Víctor Aguilera Nonel, primo vice presidente dell’Unione Nazionale degli Storiografi di Cuba (UNHIC) nella provincia, lo ha precisato ed ha puntualizzato che i libri presentati , e diffusi durante le giornate precedenti sono serviti per far sì che i maestri e i professori di Storia delle elementari, medie e ginnasio imparano lezioni al di là degli esposti nei tradizionali testi dei programmi di studio.
Fortunatamente, ha spiegato, in questi docenti avviene un processo d’arricchimento partendo dall’accesso a pubblicazioni molto importanti dell’industria editoriale del paese, anche quando molte opere sono in formato digitale.
A Holguín, come nel resto del paese, è stata realizzata la lettura di un gruppo di opere, tra le quali «Tutto il tempo dei Cedri», di Katiusca Blanco; «Un bambino chiamato Fidel Alejandro», di un collettivo di autori, «Io ho conosciuto Fidel», di Wilmer Rodriguez; «Conversando su Fidel», di Dayán González e «Cantar di Alejandro», di vari autori., tutti frutti di editrici cubane e straniere.

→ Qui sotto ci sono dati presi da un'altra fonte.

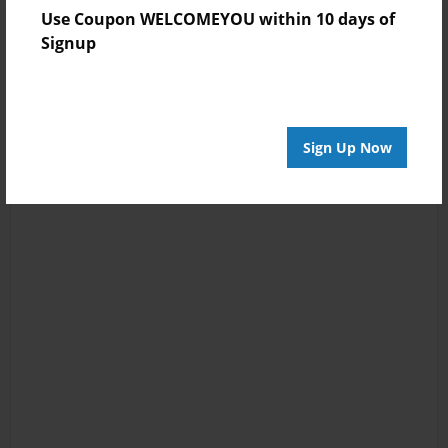
Use Coupon WELCOMEYOU within 10 days of
Signup
Sign Up Now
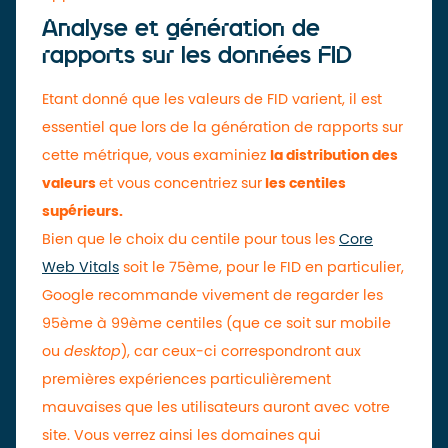
Analyse et génération de
rapports sur les données FID
Etant donné que les valeurs de FID varient, il est
essentiel que lors de la génération de rapports sur
cette métrique, vous examiniez
la distribution des
valeurs
et vous concentriez sur
les centiles
supérieurs.
Bien que le choix du centile pour tous les
Core
Web Vitals
soit le 75ème, pour le FID en particulier,
Google recommande vivement de regarder les
95ème à 99ème centiles (que ce soit sur mobile
ou
desktop
), car ceux-ci correspondront aux
premières expériences particulièrement
mauvaises que les utilisateurs auront avec votre
site. Vous verrez ainsi les domaines qui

Come d’abitudine sono stati presentati libri di editrici locali, in questo caso La Mezquita, della UNHIC in Holguin, che ha offerto in formato digitale, «Don Quintín, da mambí a Comunista», di Gilberto Sánchez, e «In un paese del continente negro», del combattente internazionalista Miguel Angel Proenza.
Le presentazioni e le letture delle opere sono state realizzate soprattutto nelle biblioteche Alex Urquiola, provinciale, e in quelle dei municipi Rafael Freyre e Banes, così come in scuole e istituzioni culturali di questi territori.